… and if necessary I trim them and file off any roughness. Then I rub plenty of Prantal talc (expensive but the best I have found so far) into my feet, even into the heels and especially between the toes and under the ball of the foot. This puts a kind of dry slippery surface on the skin, and the talc absorbs sweat once you are walking. Then I put a Dr Scholls toe separator between the pinky toe and the neighbouring toe on the left and right foot (my pinky toes have a tendency to go under the neighbouring toe and chafe a bit). By the way, if you want to use toe separators, don’t choose the rubbery “gel” ones – they distintegrate fast. Sponge separators last forever.

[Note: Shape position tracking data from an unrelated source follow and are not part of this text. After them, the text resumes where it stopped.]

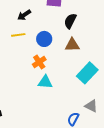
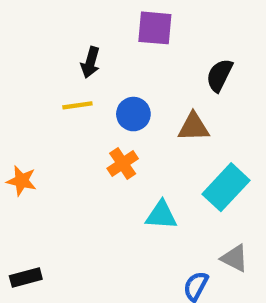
black arrow: (24, 15) -> (90, 62), turned -40
black semicircle: (70, 21) -> (219, 75), moved
cyan triangle: (45, 82) -> (161, 215), moved

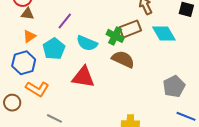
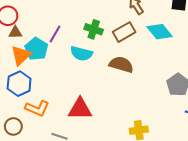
orange triangle: (29, 36) -> (21, 55), size x1.5
green cross: (115, 36) -> (94, 29), moved
cyan pentagon: (54, 49) -> (36, 49), moved
red triangle: (83, 77) -> (80, 109), moved

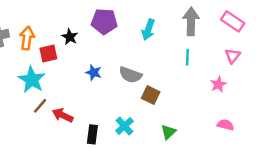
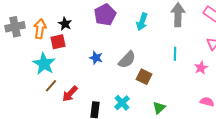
purple pentagon: (104, 21) -> (105, 15), turned -30
black star: (70, 37) -> (65, 24), moved
cyan line: (187, 57) -> (175, 54), moved
gray semicircle: (130, 75) -> (127, 60), turned -66
red arrow: (63, 115) -> (70, 94), turned -72

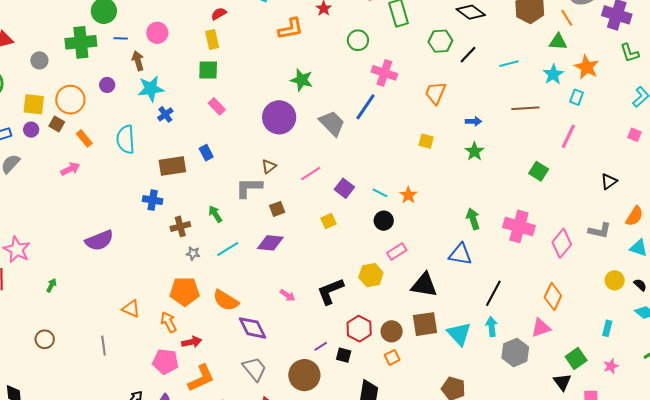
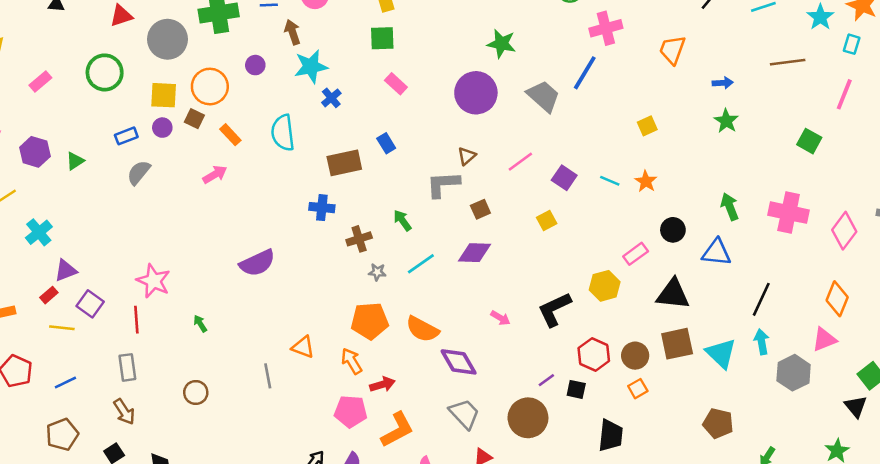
gray circle: (39, 60) -> (167, 39), size x1.8
pink cross: (384, 73) -> (606, 28), turned -30
yellow square: (426, 141) -> (647, 126), moved, turned -35
black circle: (384, 221) -> (673, 230), moved
green arrow: (51, 285) -> (200, 324), turned -56
gray line: (104, 346) -> (268, 376), moved

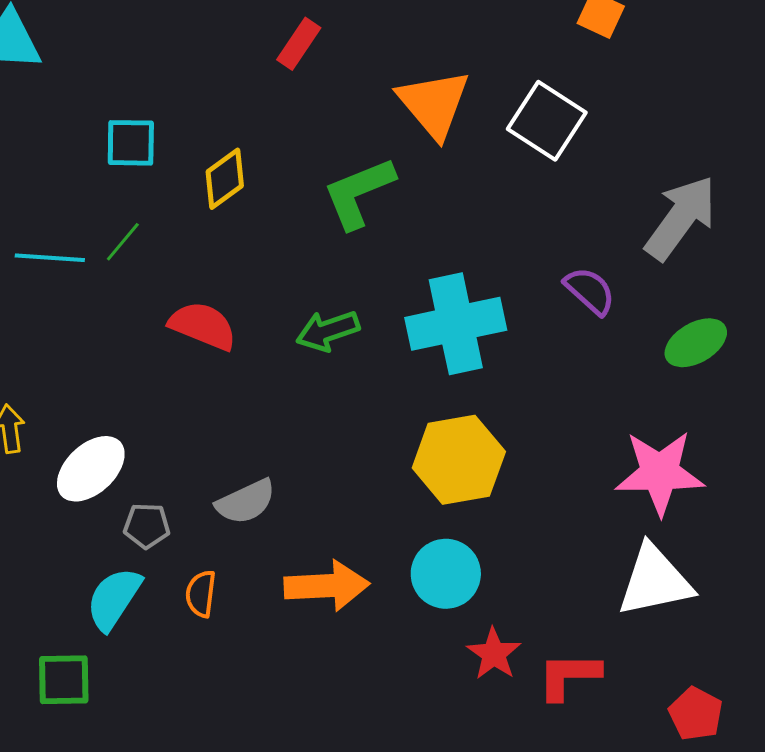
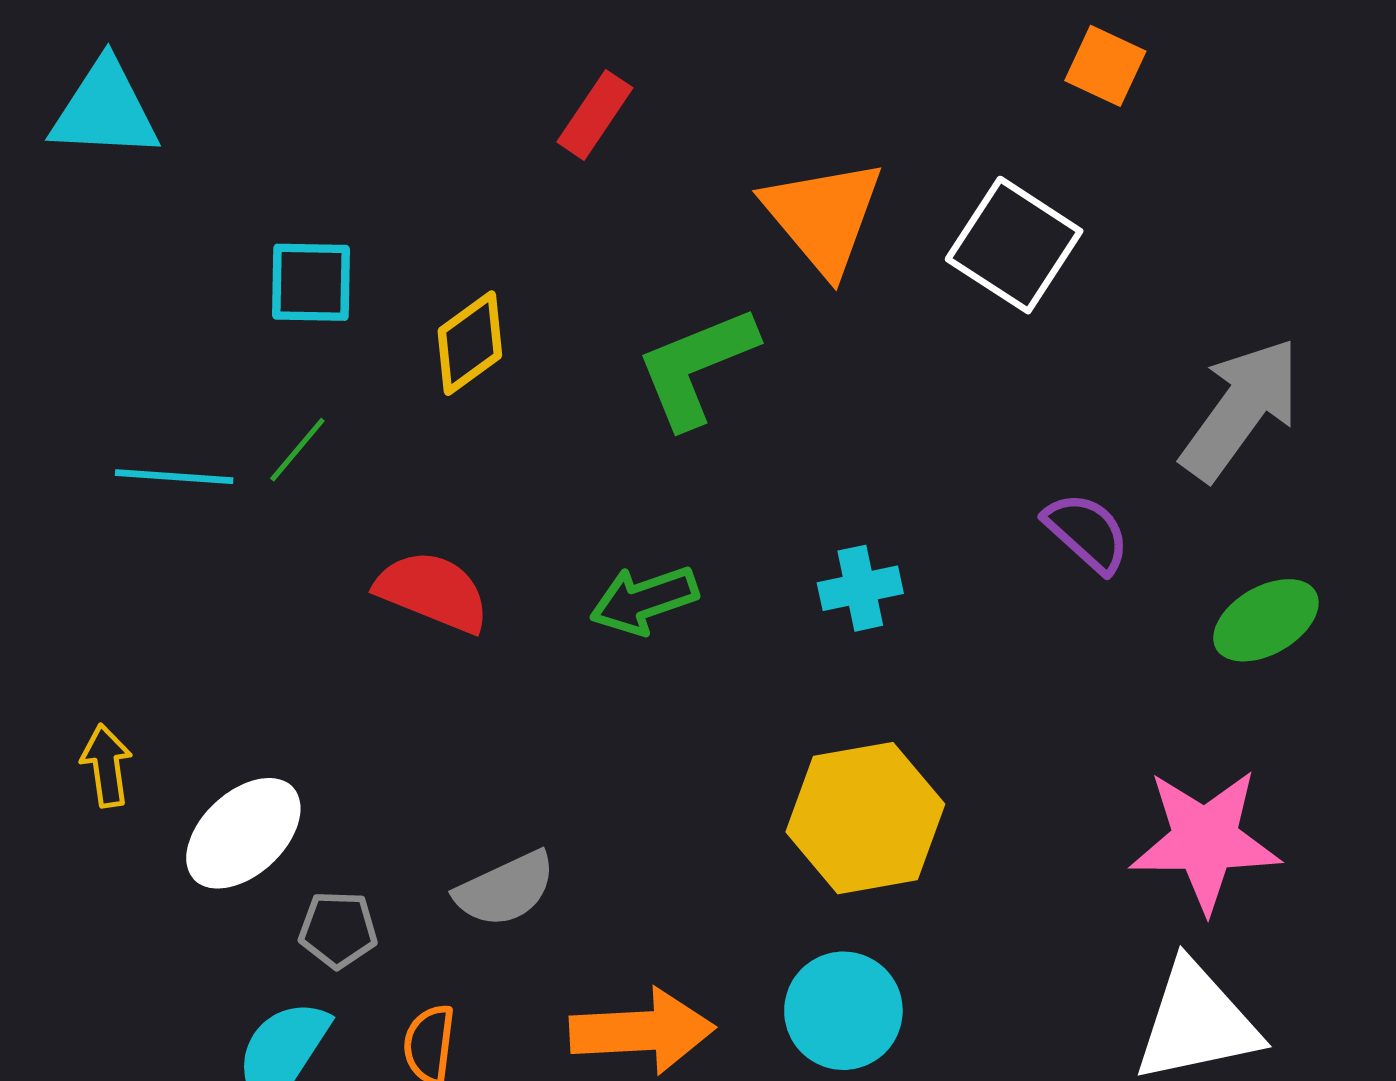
cyan cross: (456, 324) -> (860, 588), size x0.5

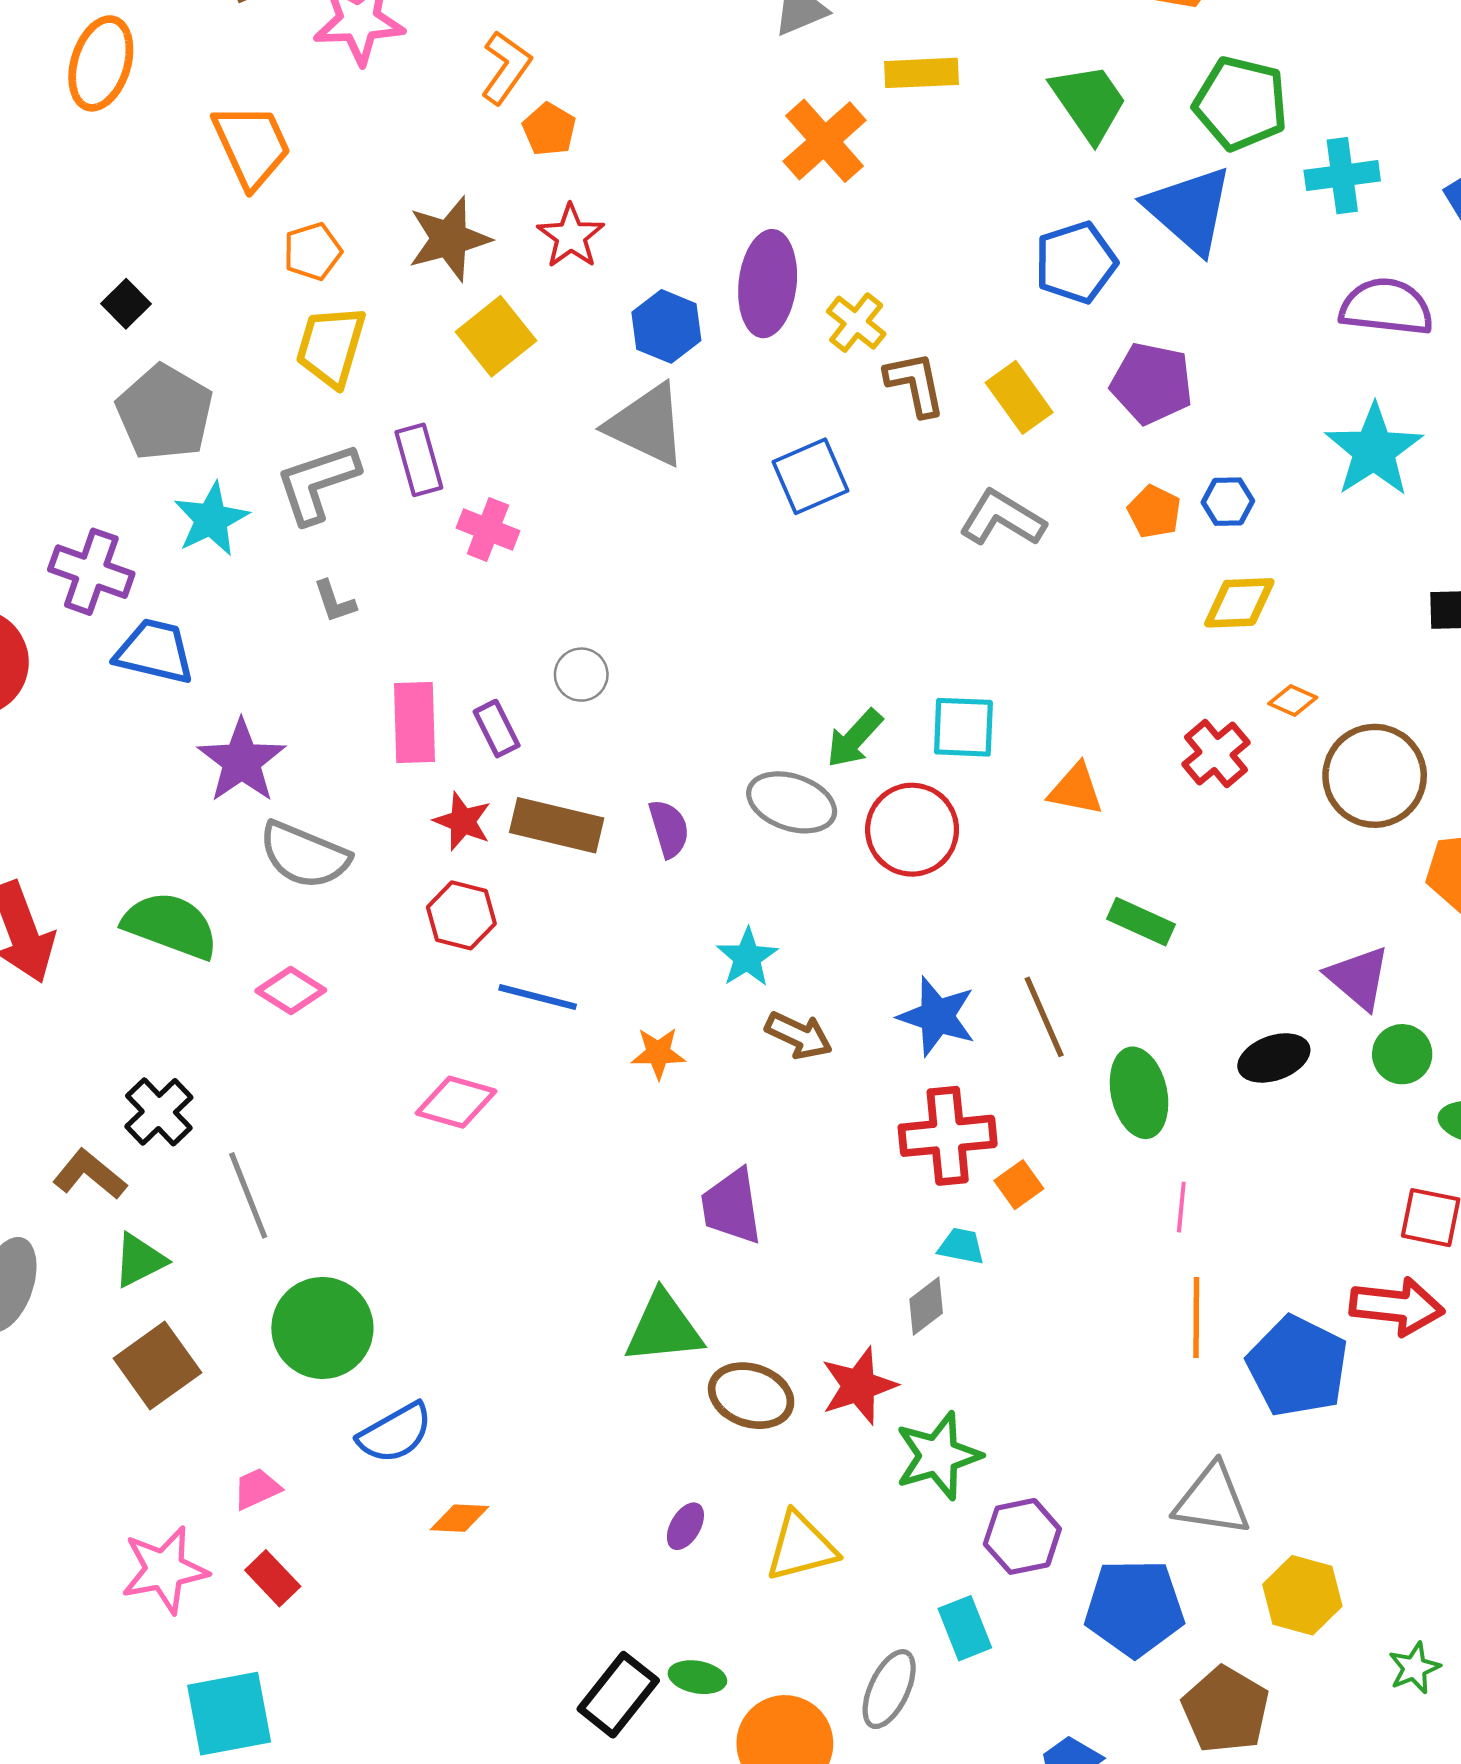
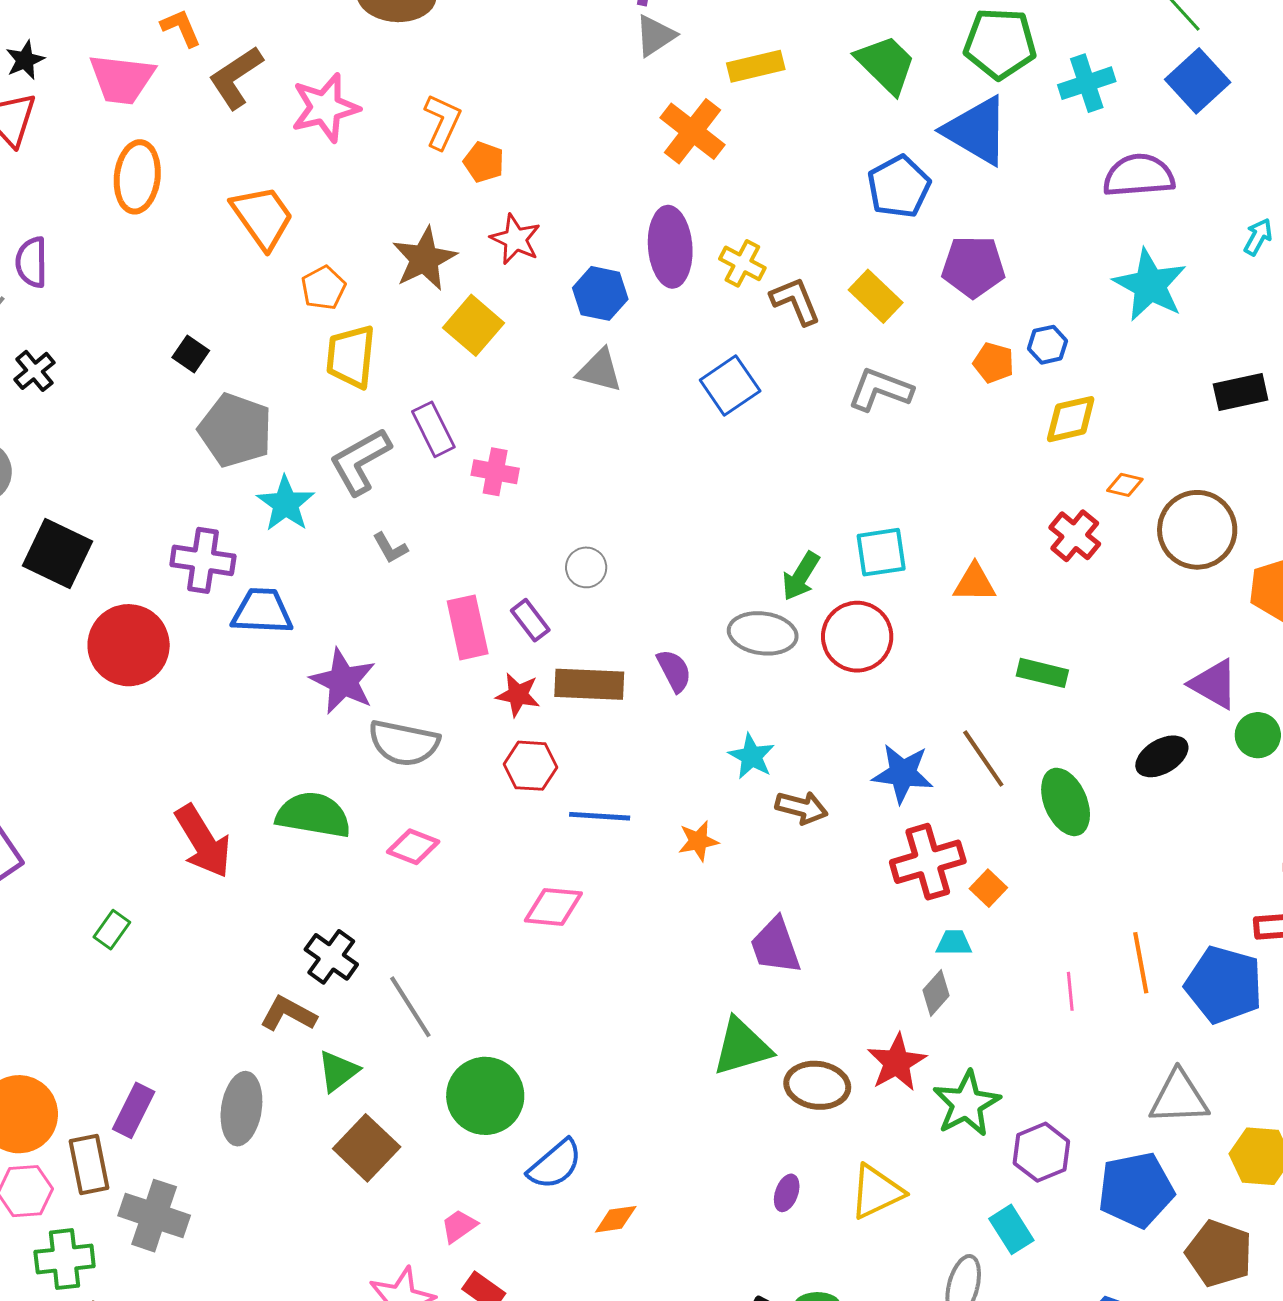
gray triangle: (647, 425) -> (599, 370), size x0.7
pink line: (1181, 1207) -> (1070, 991), moved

Then I attach a blister plaster (Compeed is the brand name I use) over the slightly protruding joint at the base of my big toe left and right. This protrusion has the potential to become a bunion, I think, and I once had a biggish blister on the left one. So I put anti-blister patches over each of them as a precaution. (By the way, the Compeed patches stay on for at least a week, sometimes longer, so they are good for several walks and they won’t come off in the shower.)
Then I put an inner/liner sock on each foot. This sock is an Icebreaker brand merino wool sock from New Zealand that wicks moisture away from the skin of the foot. I scrunch the sock up first so that the toes go straight into the end of the sock, then I unroll the sock over the instep and heel, and up over the ankle. I then powder the exterior of this sock and put another liner sock over the top of it. So I’m wearing two socks. In theory any chafing should happen between the inner and outer sock, and not between skin and sock. Recently I have been trying Injinji toe socks. They’re slightly finicky to put on because you have to fit each toe into each “finger” of the sock. But once they’re on they feel nice, and they keep toes separated. As usual, I put a second “tube” sock over the first sock so that I am wearing two thinnish socks rather than one thick sock.
Then I put on my walking boots. I wear Keans Targhee half-height hiking boots, or Keans Targhee hiking shoes (I have a pair of each). These have a big wide toe box that allows for a bit of swelling in the toes and foot as your walk progresses. The lacing system allows you to relax the tightness of the boot across the mid-section of the foot and also tie the laces quite tightly above the ankle on the half-height boot.
Now I’m ready to stand up… and my feet are ready to walk.
I do like it – but it is absolutely daunting!
Did you consider adding some photos to illustrate the various points?
Hmmm, good suggestion, Lois. Thanks. Putting up some photos didn’t occur to me, and anyway, when I wrote the posting I didn’t know how to post pictures to the blog. My obsession with toenails etc. was inspired by reading John Vonhof’s book “Fixing Your Feet” (bought through Amazon) which is choc-a-bloc with information and advice on everything you need to know about taking good care of your feet, especially if you are into long distance running or walking. But you’re right, yucky though they might be, a few photos would have brightened up the posting (though they wouldn’t have made it more beautiful!).
My other question is: will you wear as much of your walking equipment as possible on the plane, or will it be relentlessly eating into your baggage allowance?
We will be travelling very light. Emmy and I will have one suitcase each and one small backpack each. And yes, as far as possible we’ll wear our walking clothes on the plane. but we will also take some non-walking clothes and shoes because we’ll be going to the theatre a few times, and “eating out” from time to time. During the walks themselves, our suitcases will be transported from inn to inn by a “safari” service and we’ll carry only water, a bit of food, rain gear, small first-aid kit, and one or two other odds and ends in the backpacks.